Print the data below exactly as it stands, and keep the pictures out.
[Opening SOURCE MATERIAL section]
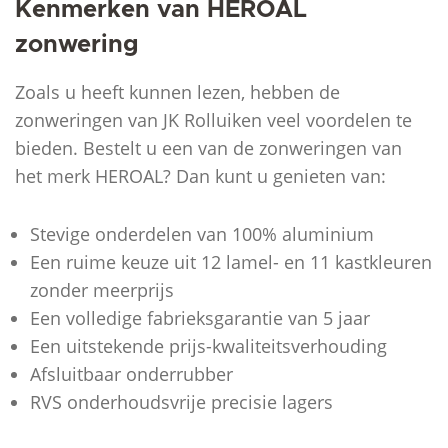
Kenmerken van HEROAL
zonwering
Zoals u heeft kunnen lezen, hebben de
zonweringen van JK Rolluiken veel voordelen te
bieden. Bestelt u een van de zonweringen van
het merk HEROAL? Dan kunt u genieten van:
Stevige onderdelen van 100% aluminium
Een ruime keuze uit 12 lamel- en 11 kastkleuren
zonder meerprijs
Een volledige fabrieksgarantie van 5 jaar
Een uitstekende prijs-kwaliteitsverhouding
Afsluitbaar onderrubber
RVS onderhoudsvrije precisie lagers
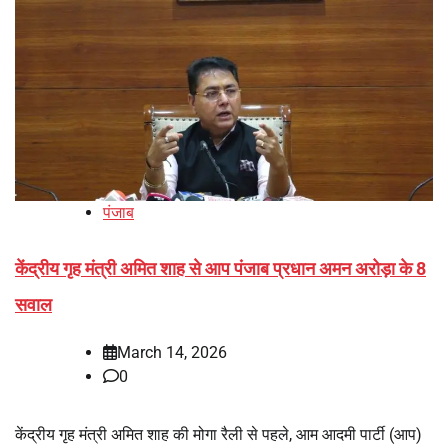
पंजाब
केंद्रीय गृह मंत्री अमित शाह से आप पंजाब प्रधान अमन अरोड़ा के 8
सवाल
March 14, 2026
0
केंद्रीय गृह मंत्री अमित शाह की मोगा रैली से पहले, आम आदमी पार्टी (आप)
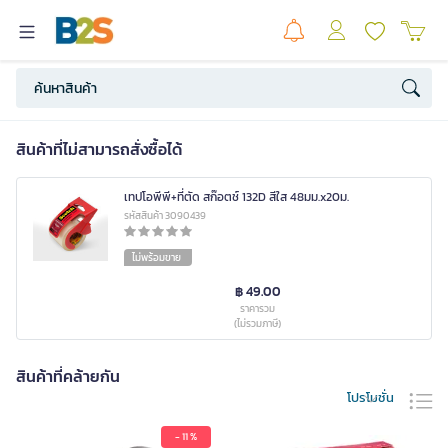
สินค้าที่ไม่สามารถสั่งซื้อได้
เทปโอพีพี+ที่ตัด สก๊อตช์ 132D สีใส 48มม.x20ม.
รหัสสินค้า 3090439
ไม่พร้อมขาย
฿ 49.00
ราคารวม
(ไม่รวมภาษี)
สินค้าที่คล้ายกัน
โปรโมชั่น
- 11 %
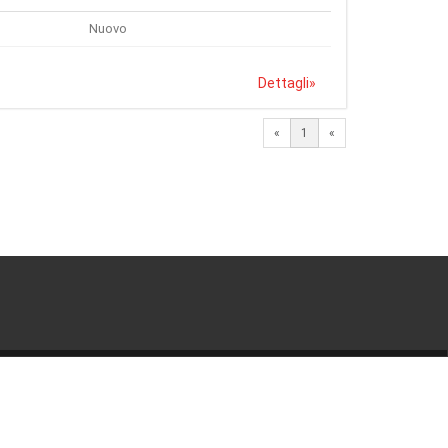
Nuovo
Dettagli
»
«
1
«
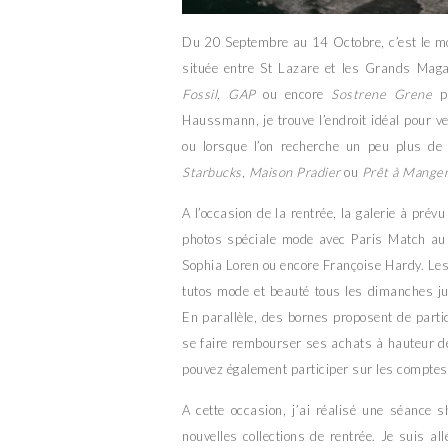
Du 20 Septembre au 14 Octobre, c’est le m
située entre St Lazare et les Grands Mag
Fossil, GAP
ou encore
Sostrene Grene
pa
Haussmann, je trouve l’endroit idéal pour 
ou lorsque l’on recherche un peu plus de t
Starbucks
,
Maison Pradier
ou
Prêt à Mange
A l’occasion de la rentrée, la galerie à pr
photos spéciale mode avec Paris Match au 
Sophia Loren ou encore Françoise Hardy. Le
tutos mode et beauté tous les dimanches j
En parallèle, des bornes proposent de parti
se faire rembourser ses achats à hauteur d
pouvez également participer sur les compte
A cette occasion, j’ai réalisé une séance s
nouvelles collections de rentrée. Je suis al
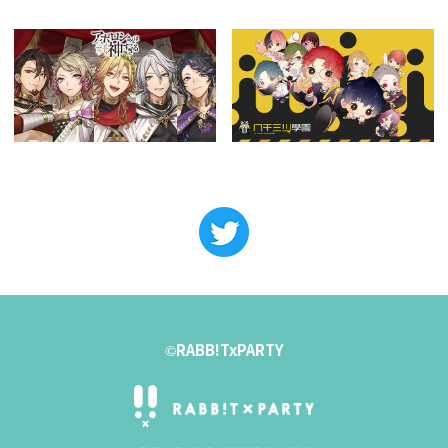
RABB!TxPARTY
©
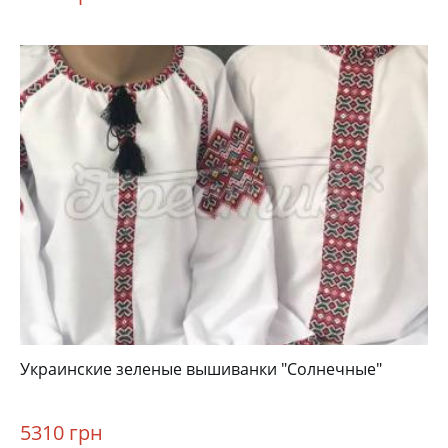
Украинские зеленые вышиванки "Солнечные"
5310 грн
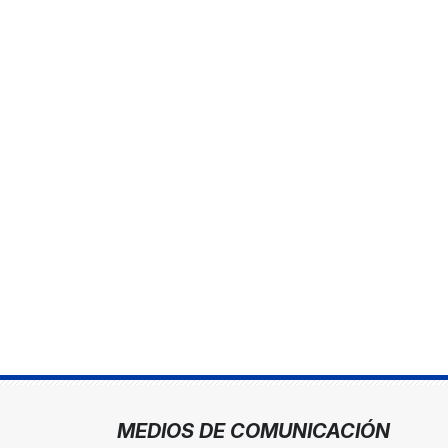
MEDIOS DE COMUNICACIÓN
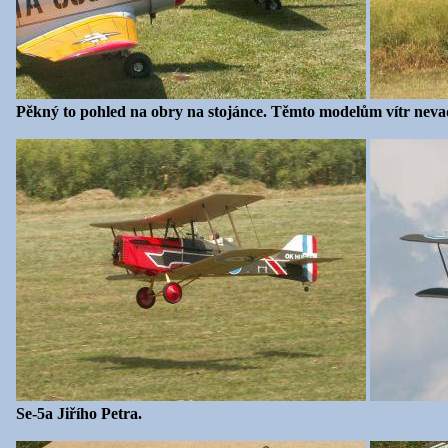
Pěkný to pohled na obry na stojánce. Těmto modelům vítr nevad
Se-5a Jiřího Petra.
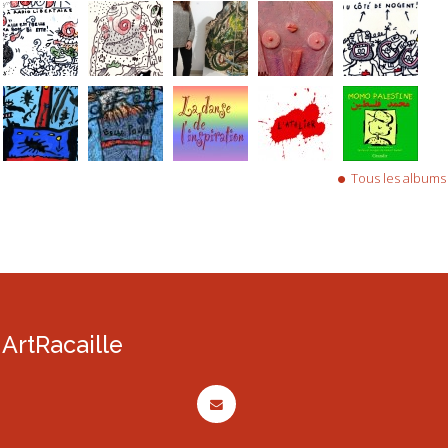
Tous les albums
ArtRacaille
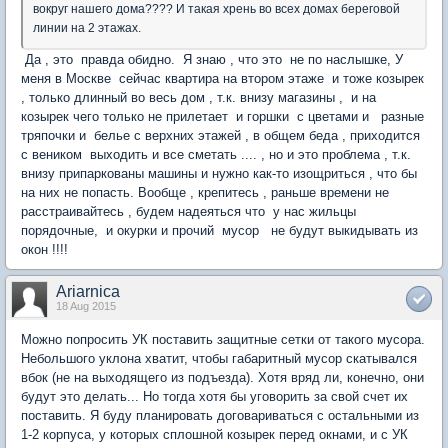
вокруг нашего дома???? И такая хрень во всех домах береговой
линии на 2 этажах.
Да , это правда обидно. Я знаю , что это не по наслышке, У
меня в Москве сейчас квартира на втором этаже и тоже козырек
, только длинный во весь дом , т.к. внизу магазины , и на
козырек чего только не прилетает и горшки с цветами и разные
тряпочки и белье с верхних этажей , в общем беда , приходится
с веником выходить и все сметать .... , но и это проблема , т.к.
внизу припаркованы машины и нужно как-то изощриться , что бы
на них не попасть. Вообще , крепитесь , раньше времени не
расстраивайтесь , будем надеяться что у нас жильцы
порядочные, и окурки и прочий мусор не будут выкидывать из
окон !!!!
Ariarnica
18 Aug 2015
Можно попросить УК поставить защитные сетки от такого мусора.
Небольшого уклона хватит, чтобы габаритный мусор скатывался
вбок (не на выходящего из подъезда). Хотя вряд ли, конечно, они
будут это делать... Но тогда хотя бы уговорить за свой счет их
поставить. Я буду планировать договариваться с остальными из
1-2 корпуса, у которых сплошной козырек перед окнами, и с УК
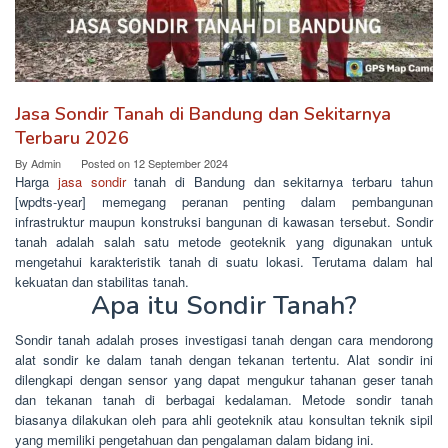
Jasa Sondir Tanah di Bandung dan Sekitarnya
Terbaru 2026
By
Admin
Posted on
12 September 2024
Harga
jasa sondir
tanah di Bandung dan sekitarnya terbaru tahun
[wpdts-year] memegang peranan penting dalam pembangunan
infrastruktur maupun konstruksi bangunan di kawasan tersebut. Sondir
tanah adalah salah satu metode geoteknik yang digunakan untuk
mengetahui karakteristik tanah di suatu lokasi. Terutama dalam hal
kekuatan dan stabilitas tanah.
Apa itu Sondir Tanah?
Sondir tanah adalah proses investigasi tanah dengan cara mendorong
alat sondir ke dalam tanah dengan tekanan tertentu. Alat sondir ini
dilengkapi dengan sensor yang dapat mengukur tahanan geser tanah
dan tekanan tanah di berbagai kedalaman. Metode sondir tanah
biasanya dilakukan oleh para ahli geoteknik atau konsultan teknik sipil
yang memiliki pengetahuan dan pengalaman dalam bidang ini.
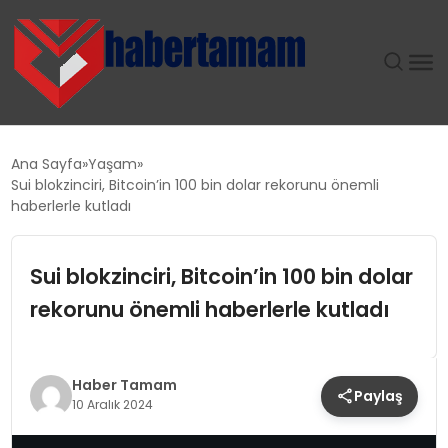
GÜNDEM
Ana Sayfa
Yaşam
Sui blokzinciri, Bitcoin’in 100 bin dolar rekorunu önemli
TEKNOLOJI
haberlerle kutladı
SPOR
Sui blokzinciri, Bitcoin’in 100 bin dolar
rekorunu önemli haberlerle kutladı
SAĞLIK
EKONOMI
Haber Tamam
Paylaş
10 Aralık 2024
MAGAZIN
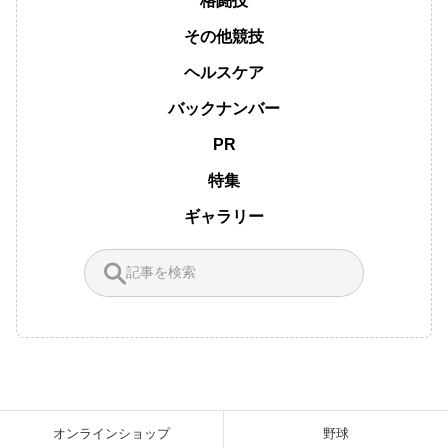
格闘技
その他競技
ヘルスケア
バックナンバー
PR
特集
ギャラリー
オンラインショップ
野球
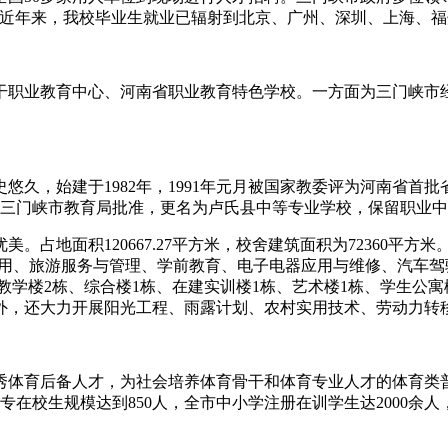
。近年来，我校毕业生就业已辐射到北京、广州、深圳、上海、
干职业教育中心、河南省职业教育特色学校。一方面为三门峡市
，始建于1982年，1991年元月被国家教委评为河南省首批省级
经三门峡市教育局批准，更名为卢氏县中等专业学校，保留职业中
地面积120667.27平方米，校舍建筑面积为72360平方米。
算机应用、旅游服务与管理、学前教育、电子电器应用与维修、汽车
有教学楼2栋、综合楼1栋、在建实训楼1栋、艺术楼1栋、学生公
外，还大力开展阳光工程、雨露计划、农村实用技术、劳动力转移
秀体育后备人才，为社会培养体育骨干和体育专业人才的体育类
中专在校生规模达到850人，全市中小学注册在训学生达2000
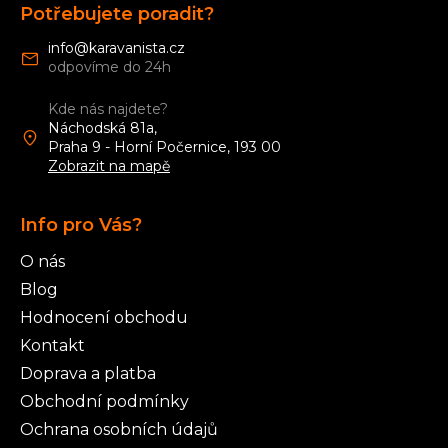
á
k
Potřebujete poradit?
p
y
v
a
info
@
karavanista.cz
ý
t
p
í
i
Kde nás najdete?
s
Náchodská 81a,
u
Praha 9 - Horní Počernice, 193 00
Zobrazit na mapě
Info pro Vás?
O nás
Blog
Hodnocení obchodu
Kontakt
Doprava a platba
Obchodní podmínky
Ochrana osobních údajů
[Closing SOURCE MATERIAL section]
#### [EXPECTED ANSWER]
Kenmerken van HEROAL
zonwering
Zoals u heeft kunnen lezen, hebben de
zonweringen van JK Rolluiken veel voordelen te
bieden. Bestelt u een van de zonweringen van
het merk HEROAL? Dan kunt u genieten van:
Stevige onderdelen van 100% aluminium
Een ruime keuze uit 12 lamel- en 11 kastkleuren
zonder meerprijs
Een volledige fabrieksgarantie van 5 jaar
Een uitstekende prijs-kwaliteitsverhouding
Afsluitbaar onderrubber
RVS onderhoudsvrije precisie lagers
पंजाब
केंद्रीय गृह मंत्री अमित शाह से आप पंजाब प्रधान अमन अरोड़ा के 8
सवाल
March 14, 2026
0
केंद्रीय गृह मंत्री अमित शाह की मोगा रैली से पहले, आम आदमी पार्टी (आप)
สินค้าที่ไม่สามารถสั่งซื้อได้
เทปโอพีพี+ที่ตัด สก๊อตช์ 132D สีใส 48มม.x20ม.
รหัสสินค้า 3090439
ไม่พร้อมขาย
฿ 49.00
ราคารวม
(ไม่รวมภาษี)
สินค้าที่คล้ายกัน
โปรโมชั่น
- 11 %
Nuovo
Dettagli
»
«
1
«
Du 20 Septembre au 14 Octobre, c’est le m
située entre St Lazare et les Grands Mag
Fossil, GAP
ou encore
Sostrene Grene
pa
Haussmann, je trouve l’endroit idéal pour 
ou lorsque l’on recherche un peu plus de t
Starbucks
,
Maison Pradier
ou
Prêt à Mange
A l’occasion de la rentrée, la galerie à pr
photos spéciale mode avec Paris Match au 
Sophia Loren ou encore Françoise Hardy. Le
tutos mode et beauté tous les dimanches j
En parallèle, des bornes proposent de parti
se faire rembourser ses achats à hauteur d
pouvez également participer sur les compte
A cette occasion, j’ai réalisé une séance s
nouvelles collections de rentrée. Je suis al
RABB!TxPARTY
©
Украинские зеленые вышиванки "Солнечные"
5310 грн
MEDIOS DE COMUNICACIÓN
Pěkný to pohled na obry na stojánce. Těmto modelům vítr nevad
Se-5a Jiřího Petra.
Tous les albums
ArtRacaille
вокруг нашего дома???? И такая хрень во всех домах береговой
линии на 2 этажах.
Да , это правда обидно. Я знаю , что это не по наслышке, У
меня в Москве сейчас квартира на втором этаже и тоже козырек
, только длинный во весь дом , т.к. внизу магазины , и на
козырек чего только не прилетает и горшки с цветами и разные
тряпочки и белье с верхних этажей , в общем беда , приходится
с веником выходить и все сметать .... , но и это проблема , т.к.
внизу припаркованы машины и нужно как-то изощриться , что бы
на них не попасть. Вообще , крепитесь , раньше времени не
расстраивайтесь , будем надеяться что у нас жильцы
порядочные, и окурки и прочий мусор не будут выкидывать из
окон !!!!
Ariarnica
18 Aug 2015
Можно попросить УК поставить защитные сетки от такого мусора.
Небольшого уклона хватит, чтобы габаритный мусор скатывался
вбок (не на выходящего из подъезда). Хотя вряд ли, конечно, они
будут это делать... Но тогда хотя бы уговорить за свой счет их
поставить. Я буду планировать договариваться с остальными из
1-2 корпуса, у которых сплошной козырек перед окнами, и с УК
Jasa Sondir Tanah di Bandung dan Sekitarnya
Terbaru 2026
By
Admin
Posted on
12 September 2024
Harga
jasa sondir
tanah di Bandung dan sekitarnya terbaru tahun
[wpdts-year] memegang peranan penting dalam pembangunan
infrastruktur maupun konstruksi bangunan di kawasan tersebut. Sondir
tanah adalah salah satu metode geoteknik yang digunakan untuk
mengetahui karakteristik tanah di suatu lokasi. Terutama dalam hal
kekuatan dan stabilitas tanah.
Apa itu Sondir Tanah?
Sondir tanah adalah proses investigasi tanah dengan cara mendorong
alat sondir ke dalam tanah dengan tekanan tertentu. Alat sondir ini
dilengkapi dengan sensor yang dapat mengukur tahanan geser tanah
dan tekanan tanah di berbagai kedalaman. Metode sondir tanah
biasanya dilakukan oleh para ahli geoteknik atau konsultan teknik sipil
yang memiliki pengetahuan dan pengalaman dalam bidang ini.
GÜNDEM
Ana Sayfa
Yaşam
Sui blokzinciri, Bitcoin’in 100 bin dolar rekorunu önemli
TEKNOLOJI
haberlerle kutladı
SPOR
Sui blokzinciri, Bitcoin’in 100 bin dolar
rekorunu önemli haberlerle kutladı
SAĞLIK
EKONOMI
Haber Tamam
Paylaş
10 Aralık 2024
MAGAZIN
格闘技
その他競技
ヘルスケア
バックナンバー
PR
特集
ギャラリー
オンラインショップ
野球
。近年来，我校毕业生就业已辐射到北京、广州、深圳、上海、
干职业教育中心、河南省职业教育特色学校。一方面为三门峡市
，始建于1982年，1991年元月被国家教委评为河南省首批省级
经三门峡市教育局批准，更名为卢氏县中等专业学校，保留职业中
地面积120667.27平方米，校舍建筑面积为72360平方米。
算机应用、旅游服务与管理、学前教育、电子电器应用与维修、汽车
有教学楼2栋、综合楼1栋、在建实训楼1栋、艺术楼1栋、学生公
外，还大力开展阳光工程、雨露计划、农村实用技术、劳动力转移
秀体育后备人才，为社会培养体育骨干和体育专业人才的体育类
中专在校生规模达到850人，全市中小学注册在训学生达2000
á
k
Potřebujete poradit?
p
y
v
a
info
@
karavanista.cz
ý
t
p
í
i
Kde nás najdete?
s
Náchodská 81a,
u
Praha 9 - Horní Počernice, 193 00
Zobrazit na mapě
Info pro Vás?
O nás
Blog
Hodnocení obchodu
Kontakt
Doprava a platba
Obchodní podmínky
Ochrana osobních údajů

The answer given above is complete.